2009 bezieht sich das FAZ-Feuilleton auf Theodor Geiger:
Als der Soziologe Theodor Geiger 1932 in seinem Porträt der deutschen Gesellschaft das Lebensgefühl der Krisenzeit in die Formel „Panik im Mittelstand“ zusammenfasste, hat er die Wetterwolken einer Verheißungserwartung, die längst aufgezogen waren, scharfsinnig gedeutet. Von vergleichbaren Stimmungslagen ist heute nirgends etwas zu sehen, die bedrohten „kleinen Materialismen“ (Geiger) der Schichten und Milieus vereinen sich nicht zu populistischer Sündenbocksuche, und die Eliten halten, wenn auch murrend, den Versuchungen des Rette-sich-wer-kann stand. Keine Panik wäre demnach die alles in allem beruhigende Diagnose: Lakonie ist die Weisheit der Stunde.
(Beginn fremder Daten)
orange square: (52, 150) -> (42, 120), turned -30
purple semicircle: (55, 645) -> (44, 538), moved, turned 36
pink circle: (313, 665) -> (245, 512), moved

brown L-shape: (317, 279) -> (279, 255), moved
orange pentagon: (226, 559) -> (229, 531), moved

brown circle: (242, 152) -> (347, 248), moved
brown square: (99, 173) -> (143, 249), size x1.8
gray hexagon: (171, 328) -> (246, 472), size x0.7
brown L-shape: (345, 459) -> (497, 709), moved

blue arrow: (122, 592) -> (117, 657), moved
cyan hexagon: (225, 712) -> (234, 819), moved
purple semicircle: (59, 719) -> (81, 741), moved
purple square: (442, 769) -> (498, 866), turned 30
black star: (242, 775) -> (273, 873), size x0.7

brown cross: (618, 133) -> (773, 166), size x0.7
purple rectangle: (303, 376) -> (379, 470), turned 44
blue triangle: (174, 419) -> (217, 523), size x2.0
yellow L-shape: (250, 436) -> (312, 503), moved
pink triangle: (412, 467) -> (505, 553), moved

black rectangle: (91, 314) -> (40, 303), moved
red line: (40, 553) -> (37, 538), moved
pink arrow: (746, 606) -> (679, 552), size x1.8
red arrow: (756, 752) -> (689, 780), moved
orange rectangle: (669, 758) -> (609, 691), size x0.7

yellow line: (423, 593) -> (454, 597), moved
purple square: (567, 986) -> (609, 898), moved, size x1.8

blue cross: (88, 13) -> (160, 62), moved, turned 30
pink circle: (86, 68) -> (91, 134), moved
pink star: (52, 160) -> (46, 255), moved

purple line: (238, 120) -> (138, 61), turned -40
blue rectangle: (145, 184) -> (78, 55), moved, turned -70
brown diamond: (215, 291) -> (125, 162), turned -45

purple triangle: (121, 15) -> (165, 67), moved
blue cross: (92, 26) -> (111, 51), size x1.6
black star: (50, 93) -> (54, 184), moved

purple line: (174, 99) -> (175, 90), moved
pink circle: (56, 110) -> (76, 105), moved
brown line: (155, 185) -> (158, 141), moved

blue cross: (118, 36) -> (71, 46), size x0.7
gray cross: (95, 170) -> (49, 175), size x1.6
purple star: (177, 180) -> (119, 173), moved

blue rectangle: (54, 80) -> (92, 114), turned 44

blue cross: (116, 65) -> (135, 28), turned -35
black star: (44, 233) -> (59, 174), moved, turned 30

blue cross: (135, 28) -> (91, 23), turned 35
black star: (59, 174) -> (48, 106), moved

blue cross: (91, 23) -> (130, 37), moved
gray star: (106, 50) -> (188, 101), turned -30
6 Jahre später gibt es Pegida und der Soziologe Heinz Bude schreibt in der ZEIT:
… Interessant ist vor allem die dritte Gruppe, immerhin 13 Prozent der deutschen Bevölkerung: Diese Menschen empfinden sich als weltoffen, sind meist gut gebildet und besetzen sichere Positionen, haben aber das Gefühl, unter ihren Möglichkeiten geblieben zu sein. Man trifft sie überdurchschnittlich häufig in Ostdeutschland. Und das sind die Pegida-Leute.
ZEIT: Wie fühlen sich diese Menschen?
Bude: Die haben einen latenten Hass im Hals. Sie denken: Eigentlich habe ich nie richtig zeigen können, was in mir steckt — aufgrund von Bedingungen, die ich nicht kontrollieren konnte. Und wenn die hören, dass wir auf qualifizierte Einwanderer angewiesen sind, dass wir eine Willkommenskultur entwickeln müssen, dann finden die: Jetzt muss aber mal Schluss sein. Ich hab doch auch nichts geschenkt gekriegt! Diese Menschen leiden unter einem fast existenziellen Neid.
ZEIT: Geht es auch bei Pegida um Angst?
Bude: Eher um Verbitterung. Sie leiden unter der »Angst vor Mindereinschätzung«, wie das der Soziologe Theodor Geiger schon 1930 in seinem legendären Aufsatz Panik im Mittelstand genannt hat. Es geht diesen Leuten nicht schlecht, die haben zum Teil Weltreisen gemacht, aber eben auch Degradierungen durch Umsetzungen im Betrieb oder eine Pleite in der Selbstständigkeit erlebt. Sie fühlen sich nicht wertgeschätzt in dem, was sie leisten können. Das ist die andere Seite der ungeheuren Stärke des deutschen Produktionsregimes. Es produziert auch ein Milieu von Abgeschlagenen und Zurückgesetzten.
Quelle: DIE ZEIT, 22. Januar 2015
Und was bedeutet es, wenn die Ängste dieser Leute jetzt ernst genommen werden. Eine gerechte, solidarische Gesellschaft und die ganzen anderen gutmenschlichen Utopien? Das ist ganz schön aufwendig. Da ist eine Endlösung für die Migranten echt einfacher hinzukriegen.